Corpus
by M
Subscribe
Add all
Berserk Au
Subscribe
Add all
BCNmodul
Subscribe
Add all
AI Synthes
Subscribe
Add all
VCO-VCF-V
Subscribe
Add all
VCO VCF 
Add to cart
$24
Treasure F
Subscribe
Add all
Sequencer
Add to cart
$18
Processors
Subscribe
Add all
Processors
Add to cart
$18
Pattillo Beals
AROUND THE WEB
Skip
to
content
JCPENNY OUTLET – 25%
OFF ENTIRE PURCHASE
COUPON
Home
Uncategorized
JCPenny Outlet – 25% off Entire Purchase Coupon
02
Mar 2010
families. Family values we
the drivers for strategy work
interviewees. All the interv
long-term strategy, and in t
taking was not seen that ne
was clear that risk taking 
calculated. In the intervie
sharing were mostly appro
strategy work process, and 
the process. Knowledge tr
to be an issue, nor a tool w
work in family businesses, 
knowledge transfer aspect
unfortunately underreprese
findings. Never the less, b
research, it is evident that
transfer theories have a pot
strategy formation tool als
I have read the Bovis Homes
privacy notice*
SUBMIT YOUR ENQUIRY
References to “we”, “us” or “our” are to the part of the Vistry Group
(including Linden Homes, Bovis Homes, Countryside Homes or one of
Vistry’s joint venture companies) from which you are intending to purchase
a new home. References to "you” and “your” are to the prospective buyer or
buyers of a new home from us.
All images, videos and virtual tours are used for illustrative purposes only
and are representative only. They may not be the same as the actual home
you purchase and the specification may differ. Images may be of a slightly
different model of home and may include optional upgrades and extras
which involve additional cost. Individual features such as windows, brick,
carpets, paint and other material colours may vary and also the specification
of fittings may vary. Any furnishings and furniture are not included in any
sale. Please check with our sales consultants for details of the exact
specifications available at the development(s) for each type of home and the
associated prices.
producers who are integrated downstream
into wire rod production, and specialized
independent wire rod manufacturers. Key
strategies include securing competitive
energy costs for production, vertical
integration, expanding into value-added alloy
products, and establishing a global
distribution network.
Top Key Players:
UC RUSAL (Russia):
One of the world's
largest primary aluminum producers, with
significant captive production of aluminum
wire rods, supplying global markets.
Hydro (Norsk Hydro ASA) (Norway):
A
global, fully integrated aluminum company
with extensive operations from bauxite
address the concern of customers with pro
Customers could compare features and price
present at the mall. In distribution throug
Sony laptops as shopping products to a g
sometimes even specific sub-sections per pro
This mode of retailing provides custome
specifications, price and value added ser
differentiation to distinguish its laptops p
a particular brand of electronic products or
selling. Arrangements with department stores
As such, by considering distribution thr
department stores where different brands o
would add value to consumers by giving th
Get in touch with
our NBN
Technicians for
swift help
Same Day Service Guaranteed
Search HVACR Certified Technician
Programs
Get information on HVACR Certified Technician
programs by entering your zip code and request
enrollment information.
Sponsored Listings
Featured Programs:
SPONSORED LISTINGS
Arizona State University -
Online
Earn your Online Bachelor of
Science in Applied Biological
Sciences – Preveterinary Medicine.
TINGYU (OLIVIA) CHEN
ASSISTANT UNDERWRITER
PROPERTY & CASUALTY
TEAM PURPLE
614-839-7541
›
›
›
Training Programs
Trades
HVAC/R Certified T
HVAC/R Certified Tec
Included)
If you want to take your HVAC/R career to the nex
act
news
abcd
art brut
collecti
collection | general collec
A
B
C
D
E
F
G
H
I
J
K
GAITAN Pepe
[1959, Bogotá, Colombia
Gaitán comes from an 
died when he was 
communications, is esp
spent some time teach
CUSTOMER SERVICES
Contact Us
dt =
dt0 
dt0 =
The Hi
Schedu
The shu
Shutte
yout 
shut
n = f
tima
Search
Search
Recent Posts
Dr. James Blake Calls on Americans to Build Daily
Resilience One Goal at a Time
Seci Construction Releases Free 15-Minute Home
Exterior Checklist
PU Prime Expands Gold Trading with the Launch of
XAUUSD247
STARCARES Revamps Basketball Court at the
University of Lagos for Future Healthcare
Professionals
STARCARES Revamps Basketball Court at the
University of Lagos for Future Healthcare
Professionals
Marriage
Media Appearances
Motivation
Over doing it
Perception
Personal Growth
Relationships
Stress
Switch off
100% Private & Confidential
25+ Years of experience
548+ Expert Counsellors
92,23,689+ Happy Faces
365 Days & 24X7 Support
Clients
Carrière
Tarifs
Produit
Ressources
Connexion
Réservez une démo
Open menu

▸ Exercise requirements: The whole listing, restated word for word, is the expected answer.

▸ Exercise result:
Corpus
by M
Subscribe
Add all
Berserk Au
Subscribe
Add all
BCNmodul
Subscribe
Add all
AI Synthes
Subscribe
Add all
VCO-VCF-V
Subscribe
Add all
VCO VCF 
Add to cart
$24
Treasure F
Subscribe
Add all
Sequencer
Add to cart
$18
Processors
Subscribe
Add all
Processors
Add to cart
$18
Pattillo Beals
AROUND THE WEB
Skip
to
content
JCPENNY OUTLET – 25%
OFF ENTIRE PURCHASE
COUPON
Home
Uncategorized
JCPenny Outlet – 25% off Entire Purchase Coupon
02
Mar 2010
families. Family values we
the drivers for strategy work
interviewees. All the interv
long-term strategy, and in t
taking was not seen that ne
was clear that risk taking 
calculated. In the intervie
sharing were mostly appro
strategy work process, and 
the process. Knowledge tr
to be an issue, nor a tool w
work in family businesses, 
knowledge transfer aspect
unfortunately underreprese
findings. Never the less, b
research, it is evident that
transfer theories have a pot
strategy formation tool als
I have read the Bovis Homes
privacy notice*
SUBMIT YOUR ENQUIRY
References to “we”, “us” or “our” are to the part of the Vistry Group
(including Linden Homes, Bovis Homes, Countryside Homes or one of
Vistry’s joint venture companies) from which you are intending to purchase
a new home. References to "you” and “your” are to the prospective buyer or
buyers of a new home from us.
All images, videos and virtual tours are used for illustrative purposes only
and are representative only. They may not be the same as the actual home
you purchase and the specification may differ. Images may be of a slightly
different model of home and may include optional upgrades and extras
which involve additional cost. Individual features such as windows, brick,
carpets, paint and other material colours may vary and also the specification
of fittings may vary. Any furnishings and furniture are not included in any
sale. Please check with our sales consultants for details of the exact
specifications available at the development(s) for each type of home and the
associated prices.
producers who are integrated downstream
into wire rod production, and specialized
independent wire rod manufacturers. Key
strategies include securing competitive
energy costs for production, vertical
integration, expanding into value-added alloy
products, and establishing a global
distribution network.
Top Key Players:
UC RUSAL (Russia):
One of the world's
largest primary aluminum producers, with
significant captive production of aluminum
wire rods, supplying global markets.
Hydro (Norsk Hydro ASA) (Norway):
A
global, fully integrated aluminum company
with extensive operations from bauxite
address the concern of customers with pro
Customers could compare features and price
present at the mall. In distribution throug
Sony laptops as shopping products to a g
sometimes even specific sub-sections per pro
This mode of retailing provides custome
specifications, price and value added ser
differentiation to distinguish its laptops p
a particular brand of electronic products or
selling. Arrangements with department stores
As such, by considering distribution thr
department stores where different brands o
would add value to consumers by giving th
Get in touch with
our NBN
Technicians for
swift help
Same Day Service Guaranteed
Search HVACR Certified Technician
Programs
Get information on HVACR Certified Technician
programs by entering your zip code and request
enrollment information.
Sponsored Listings
Featured Programs:
SPONSORED LISTINGS
Arizona State University -
Online
Earn your Online Bachelor of
Science in Applied Biological
Sciences – Preveterinary Medicine.
TINGYU (OLIVIA) CHEN
ASSISTANT UNDERWRITER
PROPERTY & CASUALTY
TEAM PURPLE
614-839-7541
›
›
›
Training Programs
Trades
HVAC/R Certified T
HVAC/R Certified Tec
Included)
If you want to take your HVAC/R career to the nex
act
news
abcd
art brut
collecti
collection | general collec
A
B
C
D
E
F
G
H
I
J
K
GAITAN Pepe
[1959, Bogotá, Colombia
Gaitán comes from an 
died when he was 
communications, is esp
spent some time teach
CUSTOMER SERVICES
Contact Us
dt =
dt0 
dt0 =
The Hi
Schedu
The shu
Shutte
yout 
shut
n = f
tima
Search
Search
Recent Posts
Dr. James Blake Calls on Americans to Build Daily
Resilience One Goal at a Time
Seci Construction Releases Free 15-Minute Home
Exterior Checklist
PU Prime Expands Gold Trading with the Launch of
XAUUSD247
STARCARES Revamps Basketball Court at the
University of Lagos for Future Healthcare
Professionals
STARCARES Revamps Basketball Court at the
University of Lagos for Future Healthcare
Professionals
Marriage
Media Appearances
Motivation
Over doing it
Perception
Personal Growth
Relationships
Stress
Switch off
100% Private & Confidential
25+ Years of experience
548+ Expert Counsellors
92,23,689+ Happy Faces
365 Days & 24X7 Support
Clients
Carrière
Tarifs
Produit
Ressources
Connexion
Réservez une démo
Open menu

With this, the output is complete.